As the trial of former President Donald J. Trump approaches, there is a “red flag” that could potentially see an appointed federal judge taken off the case.
Former U.S. Attorney Joyce Vance, writing on her Substack page “Civil Discourse,” said that special counsel Jack Smith “made a smart strategic play” when he filed a motion late last month in U.S. District Judge Aileen Cannon’s South Florida courtroom to have Trump’s trial date moved from August to December.
Under the Speedy Trial Act, the government has a 70-day timeframe from arraignment to prosecution.
The act allows for certain periods of “excludable time” and other delays that typically favor the defendant. However, Trump’s legal team is expected to request additional delays, potentially aiming to extend the proceedings beyond the upcoming presidential election year, the outlet added.
“It’s a bit of a double-edged sword for Trump,” Vance noted on her page. “He could agree to the December date, which he won’t do, at least not without the intention of asking for a continuance as that date gets closer. If Trump objects to a December trial and asks for a date after the first of the year, the government will undoubtedly demand a ruling that he cannot use rallies, campaign events, and primary dates as an excuse for further delay.

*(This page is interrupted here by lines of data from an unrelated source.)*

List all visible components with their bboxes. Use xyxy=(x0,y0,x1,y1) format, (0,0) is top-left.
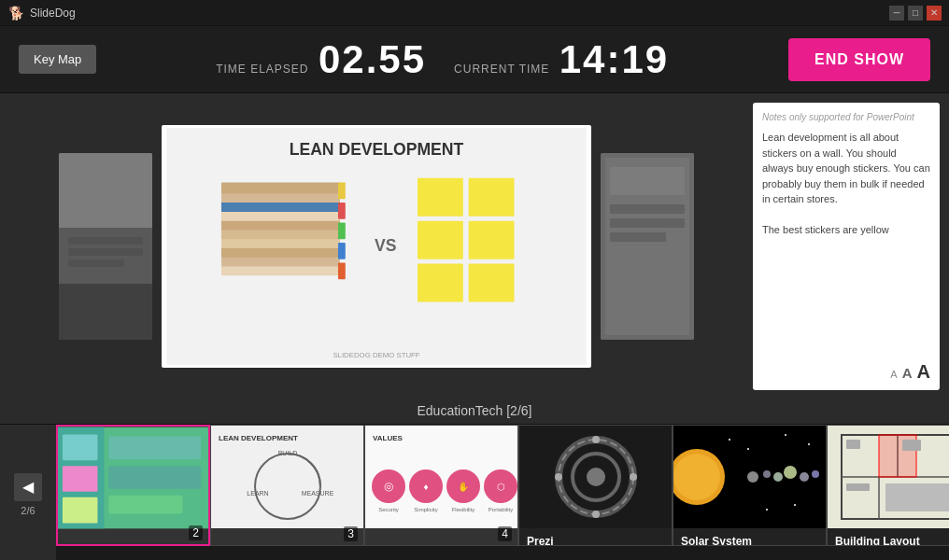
thumbnail-preview xyxy=(58,427,208,529)
svg-point-85 xyxy=(747,448,749,450)
thumbnail-preview: VALUES ◎ ♦ ✋ ⬡ Security Simplicity Flexi… xyxy=(365,426,517,528)
app-icon: 🐕 xyxy=(7,5,24,21)
svg-rect-20 xyxy=(338,203,346,219)
thumbnail-strip: ◀ 2/6 2 xyxy=(0,424,949,560)
svg-rect-26 xyxy=(469,178,515,217)
thumb-svg: LEAN DEVELOPMENT BUILD LEARN MEASURE xyxy=(211,426,363,528)
title-bar: 🐕 SlideDog ─ □ ✕ xyxy=(0,0,949,26)
svg-text:Simplicity: Simplicity xyxy=(414,507,437,512)
svg-text:Security: Security xyxy=(378,507,399,512)
notes-header: Notes only supported for PowerPoint xyxy=(762,112,930,122)
svg-text:Portability: Portability xyxy=(489,507,513,512)
thumbnail-item[interactable]: LEAN DEVELOPMENT BUILD LEARN MEASURE 3 xyxy=(210,425,364,546)
svg-rect-3 xyxy=(59,284,152,340)
svg-point-84 xyxy=(729,439,730,441)
minimize-button[interactable]: ─ xyxy=(889,6,904,21)
thumbnail-nav: ◀ 2/6 xyxy=(0,425,56,560)
top-bar: Key Map TIME ELAPSED 02.55 CURRENT TIME … xyxy=(0,26,949,93)
thumb-title: Building Layout xyxy=(835,535,949,547)
thumb-title: Solar System xyxy=(681,535,818,547)
svg-point-78 xyxy=(747,471,758,483)
close-button[interactable]: ✕ xyxy=(927,6,942,21)
svg-rect-98 xyxy=(902,440,921,451)
time-elapsed-value: 02.55 xyxy=(319,37,426,81)
restore-button[interactable]: □ xyxy=(908,6,923,21)
thumbnail-item[interactable]: Building Layout PDF xyxy=(827,425,949,546)
svg-text:◎: ◎ xyxy=(384,480,393,493)
thumbnail-preview: LEAN DEVELOPMENT BUILD LEARN MEASURE xyxy=(211,426,363,528)
svg-point-87 xyxy=(808,443,810,445)
thumb-number: 2 xyxy=(189,525,203,540)
svg-rect-29 xyxy=(418,264,463,302)
svg-rect-27 xyxy=(418,221,463,259)
font-size-medium-button[interactable]: A xyxy=(902,365,913,381)
thumb-number: 3 xyxy=(344,526,358,541)
svg-rect-37 xyxy=(610,232,666,242)
thumbnail-preview xyxy=(828,426,949,528)
svg-rect-43 xyxy=(63,435,98,461)
current-time-label: CURRENT TIME xyxy=(454,63,549,76)
svg-text:VALUES: VALUES xyxy=(373,434,404,442)
svg-point-74 xyxy=(555,473,562,481)
svg-point-80 xyxy=(773,472,783,482)
keymap-button[interactable]: Key Map xyxy=(19,45,96,74)
title-bar-controls: ─ □ ✕ xyxy=(889,6,942,21)
notes-footer: A A A xyxy=(890,361,930,383)
end-show-button[interactable]: END SHOW xyxy=(788,38,930,81)
svg-text:LEAN DEVELOPMENT: LEAN DEVELOPMENT xyxy=(290,140,464,159)
svg-point-81 xyxy=(784,466,797,479)
thumbnail-item[interactable]: Prezi PREZI xyxy=(518,425,673,546)
thumbnail-label: Prezi PREZI xyxy=(519,528,672,546)
svg-rect-18 xyxy=(221,183,340,194)
svg-text:♦: ♦ xyxy=(423,482,428,492)
svg-rect-45 xyxy=(63,497,98,524)
thumb-svg: VALUES ◎ ♦ ✋ ⬡ Security Simplicity Flexi… xyxy=(365,426,517,528)
svg-point-70 xyxy=(587,468,605,486)
prev-slide-svg xyxy=(59,153,152,340)
svg-rect-25 xyxy=(418,178,463,217)
current-time-value: 14:19 xyxy=(559,37,669,81)
font-size-large-button[interactable]: A xyxy=(917,361,930,383)
svg-rect-97 xyxy=(846,440,860,449)
svg-rect-30 xyxy=(469,264,515,302)
svg-point-72 xyxy=(630,473,637,481)
svg-rect-100 xyxy=(885,483,949,511)
thumbnail-item[interactable]: 2 xyxy=(56,425,210,546)
time-elapsed-label: TIME ELAPSED xyxy=(216,63,308,76)
notes-body: Lean development is all about stickers o… xyxy=(762,130,930,238)
svg-point-79 xyxy=(763,470,771,478)
current-time-group: CURRENT TIME 14:19 xyxy=(454,37,669,82)
svg-rect-28 xyxy=(469,221,515,259)
thumbnails-container: ◀ 2/6 2 xyxy=(0,425,949,560)
thumbnail-item[interactable]: Solar System IMG xyxy=(673,425,827,546)
app-title: SlideDog xyxy=(30,7,76,20)
nav-counter: 2/6 xyxy=(21,505,35,516)
thumbnail-item[interactable]: VALUES ◎ ♦ ✋ ⬡ Security Simplicity Flexi… xyxy=(364,425,518,546)
svg-text:SLIDEDOG DEMO STUFF: SLIDEDOG DEMO STUFF xyxy=(333,351,419,359)
svg-rect-41 xyxy=(108,466,201,489)
svg-rect-36 xyxy=(610,218,685,228)
font-size-small-button[interactable]: A xyxy=(890,369,897,380)
svg-point-83 xyxy=(812,470,819,478)
svg-rect-4 xyxy=(68,237,143,245)
previous-slide-preview[interactable] xyxy=(59,153,152,340)
svg-rect-22 xyxy=(338,243,346,259)
svg-point-71 xyxy=(592,436,600,443)
thumb-number: 4 xyxy=(498,526,512,541)
svg-point-88 xyxy=(766,509,768,511)
slide-viewer: LEAN DEVELOPMENT xyxy=(9,103,744,390)
svg-rect-40 xyxy=(108,437,201,460)
slide-label: EducationTech [2/6] xyxy=(0,399,949,424)
next-slide-preview[interactable] xyxy=(601,153,694,340)
svg-rect-42 xyxy=(108,496,182,514)
svg-point-82 xyxy=(800,472,809,482)
nav-back-button[interactable]: ◀ xyxy=(14,473,42,501)
svg-rect-21 xyxy=(338,223,346,240)
svg-rect-35 xyxy=(610,204,685,214)
svg-text:✋: ✋ xyxy=(458,481,470,493)
time-elapsed-group: TIME ELAPSED 02.55 xyxy=(216,37,426,82)
svg-rect-44 xyxy=(63,466,98,492)
svg-point-77 xyxy=(673,454,720,500)
timer-section: TIME ELAPSED 02.55 CURRENT TIME 14:19 xyxy=(216,37,669,82)
thumbnail-preview xyxy=(673,426,826,528)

“Since it would be entirely reasonable, under the government’s proposed schedule, to try the case in December, if Trump asks for additional leeway and the Court grants it, there is no reason it shouldn’t come with conditions that ensure the people get their right to a speedy trial,” she noted further.
Prosecutors are likely to further argue that there is limited justification for Trump to seek a delay in the trial that would extend into late 2024 or beyond.
“Unless Trump can identify one, it would be a red flag if the judge gave Trump preferential treatment, in terms of continuing to delay proceedings while campaigning, that other defendants can’t receive,” Vance wrote.
As part of the discovery process, the government has provided non-classified evidence to defense attorneys. Therefore, any approval of a trial delay by Cannon could draw attention and scrutiny.
“There’s no legitimate reason for an extended delay before trial and certainly no reason to delay it until after the 2024 election, more than a year off,” Vance noted in her assessment. “A ruling to that effect from Judge Cannon would likely provoke renewed concern about her ability to handle the case in a fair and unbiased way.
“Expect Trump to make the motion, but a decision by the judge to move the trial that far off would be unprecedented,” she added.
The outcome rests on whether or not Judge Aileen Cannon grants any leeway when it comes to a possible extension beyond the upcoming presidential election year.